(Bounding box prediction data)
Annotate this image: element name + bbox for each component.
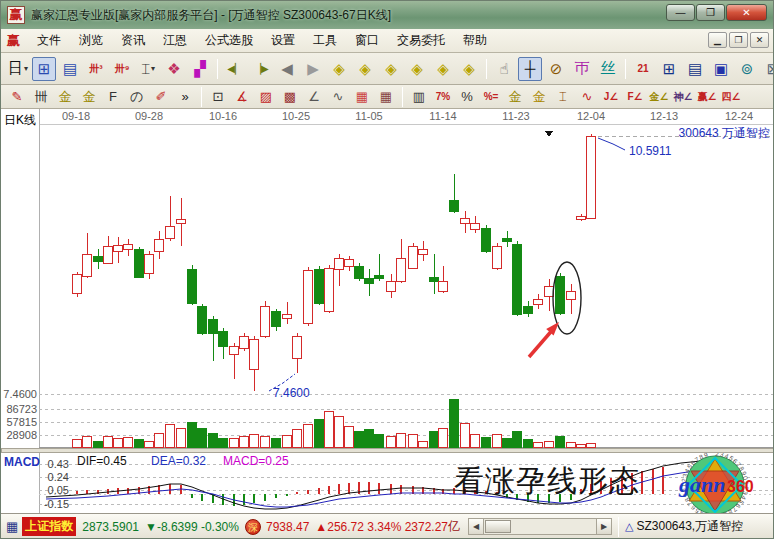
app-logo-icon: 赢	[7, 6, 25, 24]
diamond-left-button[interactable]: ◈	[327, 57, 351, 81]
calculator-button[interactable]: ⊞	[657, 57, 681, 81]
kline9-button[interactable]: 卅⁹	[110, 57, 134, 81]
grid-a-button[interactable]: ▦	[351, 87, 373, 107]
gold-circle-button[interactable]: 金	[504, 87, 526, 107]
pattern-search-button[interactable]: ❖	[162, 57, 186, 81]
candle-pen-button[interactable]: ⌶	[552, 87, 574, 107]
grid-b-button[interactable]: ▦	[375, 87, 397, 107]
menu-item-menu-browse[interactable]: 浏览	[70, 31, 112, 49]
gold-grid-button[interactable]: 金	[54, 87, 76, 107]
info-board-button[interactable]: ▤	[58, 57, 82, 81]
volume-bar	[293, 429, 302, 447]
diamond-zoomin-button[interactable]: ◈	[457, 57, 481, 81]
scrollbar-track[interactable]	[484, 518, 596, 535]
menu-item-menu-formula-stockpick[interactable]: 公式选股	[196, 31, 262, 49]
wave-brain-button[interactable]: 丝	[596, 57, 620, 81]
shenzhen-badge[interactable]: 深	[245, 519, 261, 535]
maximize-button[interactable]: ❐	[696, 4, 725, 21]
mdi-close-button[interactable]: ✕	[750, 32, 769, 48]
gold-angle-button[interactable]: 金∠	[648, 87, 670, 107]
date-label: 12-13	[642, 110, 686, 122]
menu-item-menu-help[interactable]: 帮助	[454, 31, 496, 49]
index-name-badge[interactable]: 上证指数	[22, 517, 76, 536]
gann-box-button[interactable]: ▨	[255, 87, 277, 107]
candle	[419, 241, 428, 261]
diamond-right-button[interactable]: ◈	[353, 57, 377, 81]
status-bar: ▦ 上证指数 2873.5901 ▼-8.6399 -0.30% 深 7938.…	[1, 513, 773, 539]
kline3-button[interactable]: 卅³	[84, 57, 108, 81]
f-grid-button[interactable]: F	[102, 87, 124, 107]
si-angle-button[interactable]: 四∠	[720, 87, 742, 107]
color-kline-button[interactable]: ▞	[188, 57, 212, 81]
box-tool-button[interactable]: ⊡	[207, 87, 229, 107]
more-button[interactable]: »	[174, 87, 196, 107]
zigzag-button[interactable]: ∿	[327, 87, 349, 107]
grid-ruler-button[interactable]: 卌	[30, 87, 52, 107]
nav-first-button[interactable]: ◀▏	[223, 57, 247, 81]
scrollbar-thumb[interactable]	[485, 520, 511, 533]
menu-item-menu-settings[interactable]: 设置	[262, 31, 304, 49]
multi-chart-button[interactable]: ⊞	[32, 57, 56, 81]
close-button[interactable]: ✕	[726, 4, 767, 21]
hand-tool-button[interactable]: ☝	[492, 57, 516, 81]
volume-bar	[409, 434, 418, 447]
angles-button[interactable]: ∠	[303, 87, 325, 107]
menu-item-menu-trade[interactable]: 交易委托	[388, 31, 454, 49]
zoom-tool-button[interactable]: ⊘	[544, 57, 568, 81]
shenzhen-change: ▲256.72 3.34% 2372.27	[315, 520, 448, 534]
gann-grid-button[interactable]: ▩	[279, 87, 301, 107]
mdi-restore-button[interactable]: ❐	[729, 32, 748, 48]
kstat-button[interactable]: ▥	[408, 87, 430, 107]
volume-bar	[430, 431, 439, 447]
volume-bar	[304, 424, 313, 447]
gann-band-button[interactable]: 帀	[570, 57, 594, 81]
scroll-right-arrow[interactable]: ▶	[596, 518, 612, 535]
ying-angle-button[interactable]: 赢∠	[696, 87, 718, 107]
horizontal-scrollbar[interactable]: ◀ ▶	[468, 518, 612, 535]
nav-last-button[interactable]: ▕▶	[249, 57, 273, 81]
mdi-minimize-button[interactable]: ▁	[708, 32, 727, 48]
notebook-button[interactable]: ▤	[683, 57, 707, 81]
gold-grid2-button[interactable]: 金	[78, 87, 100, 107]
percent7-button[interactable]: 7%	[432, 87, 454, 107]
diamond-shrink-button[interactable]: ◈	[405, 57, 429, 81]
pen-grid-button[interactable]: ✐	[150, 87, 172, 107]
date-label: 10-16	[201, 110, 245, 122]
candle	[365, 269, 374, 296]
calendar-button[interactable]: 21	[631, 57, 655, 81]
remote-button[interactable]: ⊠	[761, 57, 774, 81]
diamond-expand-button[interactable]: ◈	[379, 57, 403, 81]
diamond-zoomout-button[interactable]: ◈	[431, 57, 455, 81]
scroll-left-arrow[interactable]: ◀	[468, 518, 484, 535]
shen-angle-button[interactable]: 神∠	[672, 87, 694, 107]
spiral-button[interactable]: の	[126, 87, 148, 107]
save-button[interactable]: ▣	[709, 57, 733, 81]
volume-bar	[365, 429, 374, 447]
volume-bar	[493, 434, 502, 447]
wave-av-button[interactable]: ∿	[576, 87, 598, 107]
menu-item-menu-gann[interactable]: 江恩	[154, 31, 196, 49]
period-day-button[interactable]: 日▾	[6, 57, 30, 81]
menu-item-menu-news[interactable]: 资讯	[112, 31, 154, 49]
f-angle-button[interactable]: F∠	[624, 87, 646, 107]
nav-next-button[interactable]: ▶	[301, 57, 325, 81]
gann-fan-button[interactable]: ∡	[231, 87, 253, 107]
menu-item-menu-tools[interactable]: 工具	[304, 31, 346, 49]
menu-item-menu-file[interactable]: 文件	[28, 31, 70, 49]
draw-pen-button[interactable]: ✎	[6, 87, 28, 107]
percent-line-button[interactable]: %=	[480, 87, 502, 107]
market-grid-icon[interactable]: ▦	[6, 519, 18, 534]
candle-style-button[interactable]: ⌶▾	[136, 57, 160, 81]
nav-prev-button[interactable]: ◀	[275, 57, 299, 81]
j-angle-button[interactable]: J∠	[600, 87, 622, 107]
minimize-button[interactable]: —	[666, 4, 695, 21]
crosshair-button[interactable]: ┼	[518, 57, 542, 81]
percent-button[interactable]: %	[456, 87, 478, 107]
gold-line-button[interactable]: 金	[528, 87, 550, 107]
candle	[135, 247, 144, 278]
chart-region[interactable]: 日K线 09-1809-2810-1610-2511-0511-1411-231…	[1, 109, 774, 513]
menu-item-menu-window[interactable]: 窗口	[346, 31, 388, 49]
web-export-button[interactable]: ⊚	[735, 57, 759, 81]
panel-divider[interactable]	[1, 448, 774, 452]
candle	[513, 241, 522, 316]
* * *
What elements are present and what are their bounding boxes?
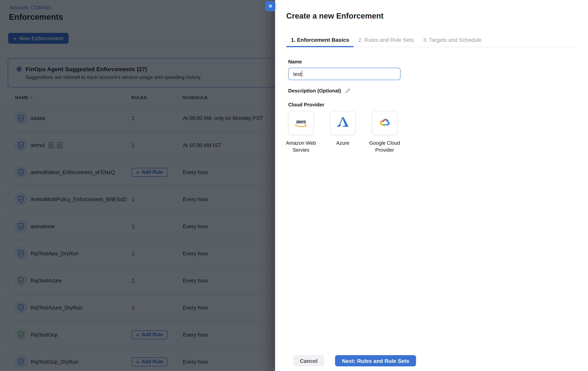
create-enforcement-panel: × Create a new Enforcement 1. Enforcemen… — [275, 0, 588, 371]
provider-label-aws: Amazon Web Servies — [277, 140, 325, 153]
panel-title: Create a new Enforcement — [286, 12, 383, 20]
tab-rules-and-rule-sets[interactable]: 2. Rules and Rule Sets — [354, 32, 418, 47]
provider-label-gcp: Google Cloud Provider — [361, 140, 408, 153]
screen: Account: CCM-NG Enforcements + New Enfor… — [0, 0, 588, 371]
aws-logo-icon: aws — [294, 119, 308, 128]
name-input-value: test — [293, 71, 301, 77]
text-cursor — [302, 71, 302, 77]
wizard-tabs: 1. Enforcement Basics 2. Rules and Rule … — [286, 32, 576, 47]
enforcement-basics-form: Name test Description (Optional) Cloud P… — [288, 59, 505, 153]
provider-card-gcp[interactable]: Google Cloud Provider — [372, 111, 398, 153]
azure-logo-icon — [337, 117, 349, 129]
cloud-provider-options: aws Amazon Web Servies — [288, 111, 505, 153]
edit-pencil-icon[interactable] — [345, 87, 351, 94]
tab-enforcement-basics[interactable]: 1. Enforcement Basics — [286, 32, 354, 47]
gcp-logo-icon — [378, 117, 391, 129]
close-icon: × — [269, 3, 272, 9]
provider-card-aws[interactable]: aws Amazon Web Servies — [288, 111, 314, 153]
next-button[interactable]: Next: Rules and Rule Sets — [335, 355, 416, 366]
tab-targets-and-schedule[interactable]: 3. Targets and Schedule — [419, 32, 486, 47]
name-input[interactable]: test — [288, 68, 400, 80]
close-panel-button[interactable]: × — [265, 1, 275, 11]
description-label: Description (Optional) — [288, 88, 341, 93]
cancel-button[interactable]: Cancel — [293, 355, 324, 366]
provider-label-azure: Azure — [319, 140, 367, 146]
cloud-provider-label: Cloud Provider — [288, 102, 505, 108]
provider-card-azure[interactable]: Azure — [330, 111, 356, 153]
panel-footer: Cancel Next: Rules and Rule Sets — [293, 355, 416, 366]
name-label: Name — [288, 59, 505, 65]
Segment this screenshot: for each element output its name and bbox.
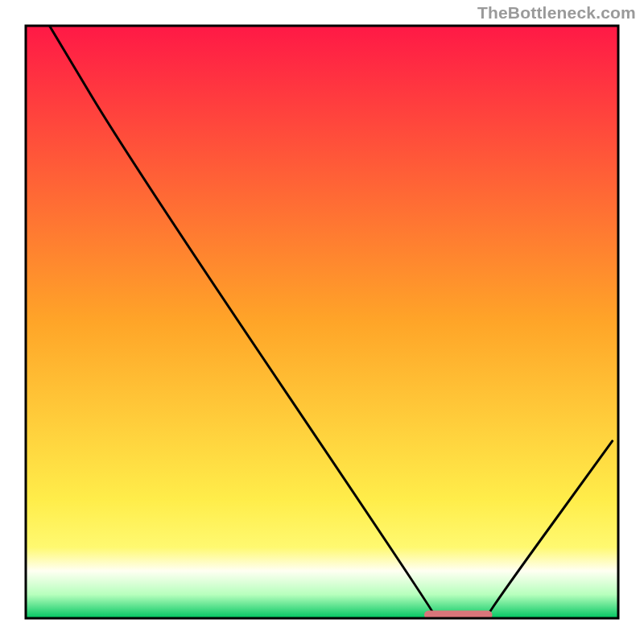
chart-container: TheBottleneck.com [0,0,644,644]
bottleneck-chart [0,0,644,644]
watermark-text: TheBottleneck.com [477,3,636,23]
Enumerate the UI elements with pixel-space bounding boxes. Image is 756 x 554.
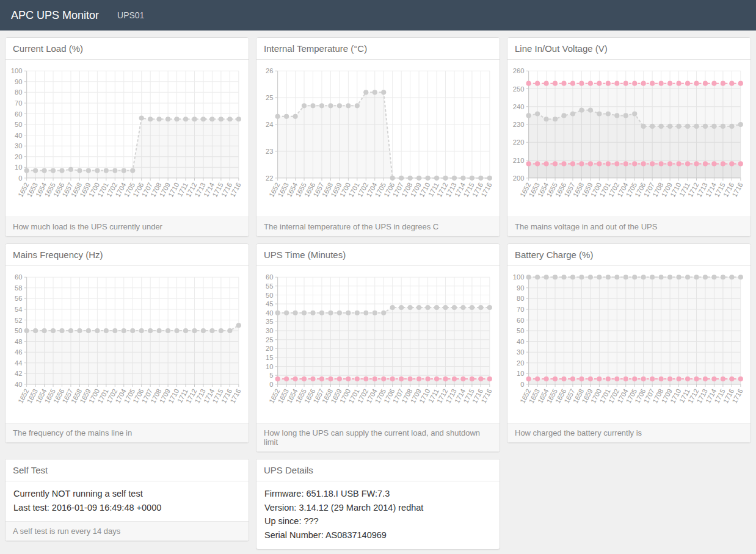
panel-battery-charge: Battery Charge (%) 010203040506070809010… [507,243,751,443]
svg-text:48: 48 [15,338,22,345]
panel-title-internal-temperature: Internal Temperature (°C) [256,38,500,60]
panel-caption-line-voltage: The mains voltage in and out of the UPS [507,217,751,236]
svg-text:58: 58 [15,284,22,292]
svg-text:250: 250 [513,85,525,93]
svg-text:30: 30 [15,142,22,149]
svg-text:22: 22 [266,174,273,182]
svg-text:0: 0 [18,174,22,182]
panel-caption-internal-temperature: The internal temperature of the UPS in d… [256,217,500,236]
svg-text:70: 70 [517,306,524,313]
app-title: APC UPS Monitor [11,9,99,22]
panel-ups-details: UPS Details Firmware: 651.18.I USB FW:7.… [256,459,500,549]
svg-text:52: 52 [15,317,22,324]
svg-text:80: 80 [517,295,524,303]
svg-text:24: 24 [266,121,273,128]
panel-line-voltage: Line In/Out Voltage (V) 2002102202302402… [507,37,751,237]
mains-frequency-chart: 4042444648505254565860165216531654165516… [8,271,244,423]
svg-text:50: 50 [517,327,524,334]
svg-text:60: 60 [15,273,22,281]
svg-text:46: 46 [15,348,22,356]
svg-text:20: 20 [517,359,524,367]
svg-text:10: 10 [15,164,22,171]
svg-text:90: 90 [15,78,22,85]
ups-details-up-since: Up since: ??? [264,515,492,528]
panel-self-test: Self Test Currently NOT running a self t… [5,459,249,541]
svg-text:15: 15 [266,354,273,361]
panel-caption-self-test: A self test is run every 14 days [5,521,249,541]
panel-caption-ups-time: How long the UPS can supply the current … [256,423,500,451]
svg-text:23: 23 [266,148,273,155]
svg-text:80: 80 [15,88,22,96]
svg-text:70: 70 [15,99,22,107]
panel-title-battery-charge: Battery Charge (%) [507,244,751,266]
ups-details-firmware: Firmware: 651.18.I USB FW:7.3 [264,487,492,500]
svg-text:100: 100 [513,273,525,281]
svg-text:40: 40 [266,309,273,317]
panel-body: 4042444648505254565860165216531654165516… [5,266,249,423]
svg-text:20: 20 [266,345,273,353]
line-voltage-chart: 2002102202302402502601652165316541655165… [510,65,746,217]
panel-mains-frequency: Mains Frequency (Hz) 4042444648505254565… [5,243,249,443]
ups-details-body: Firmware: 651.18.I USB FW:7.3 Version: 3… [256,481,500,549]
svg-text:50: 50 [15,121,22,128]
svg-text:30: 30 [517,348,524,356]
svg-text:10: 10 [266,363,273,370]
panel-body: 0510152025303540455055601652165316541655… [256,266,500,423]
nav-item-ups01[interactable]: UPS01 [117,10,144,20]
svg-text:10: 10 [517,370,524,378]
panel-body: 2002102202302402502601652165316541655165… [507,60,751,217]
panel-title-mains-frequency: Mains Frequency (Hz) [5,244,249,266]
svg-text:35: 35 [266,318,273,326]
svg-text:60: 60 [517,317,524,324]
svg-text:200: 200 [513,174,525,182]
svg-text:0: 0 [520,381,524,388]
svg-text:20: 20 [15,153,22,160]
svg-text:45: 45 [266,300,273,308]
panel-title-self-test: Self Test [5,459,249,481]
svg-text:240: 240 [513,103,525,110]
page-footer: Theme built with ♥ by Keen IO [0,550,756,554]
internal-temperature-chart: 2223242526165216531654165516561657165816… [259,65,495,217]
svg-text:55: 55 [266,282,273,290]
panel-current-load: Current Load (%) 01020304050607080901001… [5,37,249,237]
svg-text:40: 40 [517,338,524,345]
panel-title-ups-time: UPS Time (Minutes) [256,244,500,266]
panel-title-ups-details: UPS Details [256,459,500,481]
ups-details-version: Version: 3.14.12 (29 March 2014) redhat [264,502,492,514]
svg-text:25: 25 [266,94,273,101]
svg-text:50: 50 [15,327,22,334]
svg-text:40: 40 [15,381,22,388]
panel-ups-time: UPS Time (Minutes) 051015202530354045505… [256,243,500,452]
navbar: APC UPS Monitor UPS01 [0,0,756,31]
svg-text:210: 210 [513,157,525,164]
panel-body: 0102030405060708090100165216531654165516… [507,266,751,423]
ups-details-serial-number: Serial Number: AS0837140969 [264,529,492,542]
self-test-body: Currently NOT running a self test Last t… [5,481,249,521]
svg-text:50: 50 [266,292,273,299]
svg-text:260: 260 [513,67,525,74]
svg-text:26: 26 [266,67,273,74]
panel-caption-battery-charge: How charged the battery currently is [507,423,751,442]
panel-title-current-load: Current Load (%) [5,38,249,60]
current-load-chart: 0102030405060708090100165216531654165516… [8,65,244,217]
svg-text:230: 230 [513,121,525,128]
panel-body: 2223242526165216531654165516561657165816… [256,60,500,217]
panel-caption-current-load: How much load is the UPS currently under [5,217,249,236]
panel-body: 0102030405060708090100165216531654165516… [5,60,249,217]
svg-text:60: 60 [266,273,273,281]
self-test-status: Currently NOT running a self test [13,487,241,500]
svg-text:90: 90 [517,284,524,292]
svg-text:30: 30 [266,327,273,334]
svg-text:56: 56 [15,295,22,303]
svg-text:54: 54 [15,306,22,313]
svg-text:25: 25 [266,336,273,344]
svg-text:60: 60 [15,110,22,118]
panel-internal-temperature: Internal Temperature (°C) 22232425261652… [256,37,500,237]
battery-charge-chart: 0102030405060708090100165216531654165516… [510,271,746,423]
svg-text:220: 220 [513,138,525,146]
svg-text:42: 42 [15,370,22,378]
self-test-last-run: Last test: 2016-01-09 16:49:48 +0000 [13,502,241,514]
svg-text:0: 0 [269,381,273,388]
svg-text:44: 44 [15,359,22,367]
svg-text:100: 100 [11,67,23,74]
==
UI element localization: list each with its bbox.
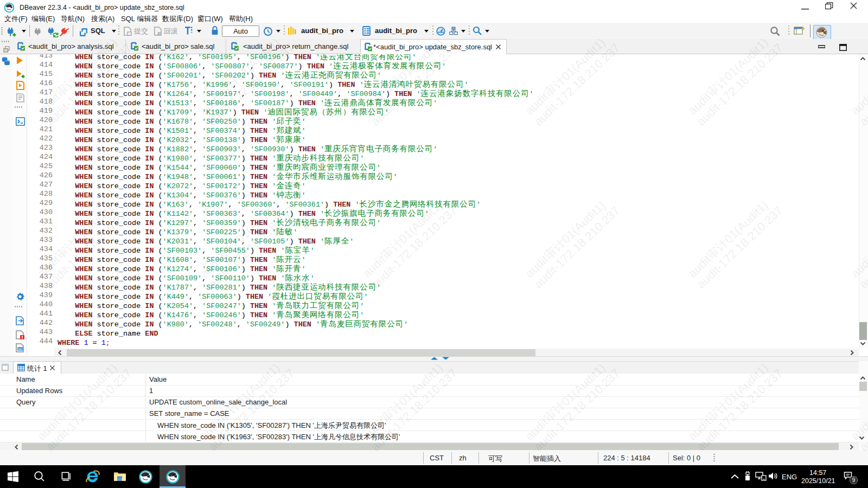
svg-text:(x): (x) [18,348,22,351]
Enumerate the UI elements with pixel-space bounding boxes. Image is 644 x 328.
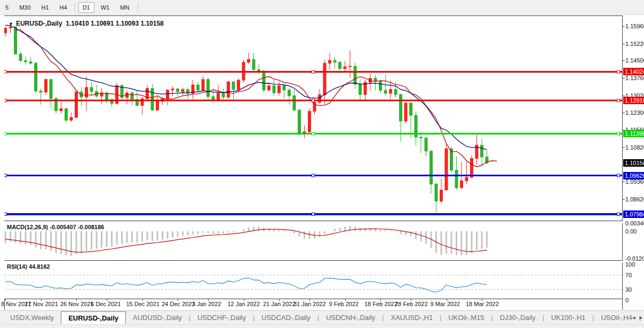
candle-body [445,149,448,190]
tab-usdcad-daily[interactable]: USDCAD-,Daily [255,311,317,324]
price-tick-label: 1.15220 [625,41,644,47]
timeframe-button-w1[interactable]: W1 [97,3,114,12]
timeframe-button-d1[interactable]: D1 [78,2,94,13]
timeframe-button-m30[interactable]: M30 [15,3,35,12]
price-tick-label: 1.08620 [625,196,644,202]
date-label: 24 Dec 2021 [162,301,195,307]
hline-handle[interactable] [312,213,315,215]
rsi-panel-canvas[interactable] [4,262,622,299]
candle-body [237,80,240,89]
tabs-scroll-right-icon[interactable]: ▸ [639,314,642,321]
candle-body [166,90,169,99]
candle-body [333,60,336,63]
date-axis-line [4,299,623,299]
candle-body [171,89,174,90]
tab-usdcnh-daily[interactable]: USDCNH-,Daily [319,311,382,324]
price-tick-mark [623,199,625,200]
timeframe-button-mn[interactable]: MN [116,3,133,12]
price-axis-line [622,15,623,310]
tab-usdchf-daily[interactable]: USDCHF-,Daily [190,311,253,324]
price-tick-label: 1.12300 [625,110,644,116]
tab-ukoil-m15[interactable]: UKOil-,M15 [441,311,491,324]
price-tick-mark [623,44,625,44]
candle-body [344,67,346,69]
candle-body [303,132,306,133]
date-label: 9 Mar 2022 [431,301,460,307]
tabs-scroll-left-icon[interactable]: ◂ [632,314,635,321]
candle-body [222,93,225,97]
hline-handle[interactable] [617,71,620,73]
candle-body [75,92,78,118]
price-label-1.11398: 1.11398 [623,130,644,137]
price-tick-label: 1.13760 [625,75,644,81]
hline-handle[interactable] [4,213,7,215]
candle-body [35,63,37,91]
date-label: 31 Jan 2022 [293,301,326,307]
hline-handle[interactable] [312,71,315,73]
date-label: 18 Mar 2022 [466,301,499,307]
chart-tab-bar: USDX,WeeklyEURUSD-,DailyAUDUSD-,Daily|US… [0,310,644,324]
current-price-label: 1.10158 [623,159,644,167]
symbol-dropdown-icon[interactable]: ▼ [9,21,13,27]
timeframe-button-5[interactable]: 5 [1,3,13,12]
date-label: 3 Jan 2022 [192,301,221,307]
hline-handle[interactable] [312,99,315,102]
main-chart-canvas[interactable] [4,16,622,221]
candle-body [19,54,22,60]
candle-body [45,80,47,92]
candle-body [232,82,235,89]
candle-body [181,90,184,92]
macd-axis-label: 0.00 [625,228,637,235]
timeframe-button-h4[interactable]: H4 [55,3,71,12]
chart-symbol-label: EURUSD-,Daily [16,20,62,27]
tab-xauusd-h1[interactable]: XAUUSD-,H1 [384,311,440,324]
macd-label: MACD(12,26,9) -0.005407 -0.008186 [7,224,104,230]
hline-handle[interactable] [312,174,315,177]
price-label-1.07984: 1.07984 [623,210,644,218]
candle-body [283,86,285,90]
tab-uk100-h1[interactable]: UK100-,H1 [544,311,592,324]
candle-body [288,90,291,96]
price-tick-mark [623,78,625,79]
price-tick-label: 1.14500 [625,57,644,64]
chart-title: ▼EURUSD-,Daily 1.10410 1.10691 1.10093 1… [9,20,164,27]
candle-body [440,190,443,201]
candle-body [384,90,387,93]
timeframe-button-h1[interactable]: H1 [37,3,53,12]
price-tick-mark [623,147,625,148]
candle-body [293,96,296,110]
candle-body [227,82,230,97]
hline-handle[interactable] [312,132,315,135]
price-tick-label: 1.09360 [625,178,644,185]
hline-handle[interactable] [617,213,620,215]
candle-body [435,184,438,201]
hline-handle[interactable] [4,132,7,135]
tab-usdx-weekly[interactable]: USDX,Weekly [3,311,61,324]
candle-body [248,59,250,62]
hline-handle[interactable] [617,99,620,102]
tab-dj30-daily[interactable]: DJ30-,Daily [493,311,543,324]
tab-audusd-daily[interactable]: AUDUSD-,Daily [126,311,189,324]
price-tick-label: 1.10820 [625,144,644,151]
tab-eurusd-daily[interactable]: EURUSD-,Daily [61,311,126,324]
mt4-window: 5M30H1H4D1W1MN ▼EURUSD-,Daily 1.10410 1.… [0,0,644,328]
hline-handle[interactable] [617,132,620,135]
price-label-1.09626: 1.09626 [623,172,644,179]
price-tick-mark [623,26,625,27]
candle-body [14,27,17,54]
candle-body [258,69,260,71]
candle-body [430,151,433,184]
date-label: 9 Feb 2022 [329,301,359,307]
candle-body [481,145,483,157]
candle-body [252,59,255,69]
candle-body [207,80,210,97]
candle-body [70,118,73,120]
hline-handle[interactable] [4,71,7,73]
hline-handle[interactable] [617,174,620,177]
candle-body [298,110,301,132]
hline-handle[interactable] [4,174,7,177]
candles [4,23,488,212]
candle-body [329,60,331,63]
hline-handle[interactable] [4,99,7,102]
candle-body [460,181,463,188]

ACTIVITY:
Every line of the records containing the word "frequency" must appear in the answer.

RESPONSE:
mains-frequency-chart: 4042444648505254565860165216531654165516… [8,271,244,423]
panel-mains-frequency: Mains Frequency (Hz) 4042444648505254565… [5,243,249,443]
panel-title-mains-frequency: Mains Frequency (Hz) [5,244,249,266]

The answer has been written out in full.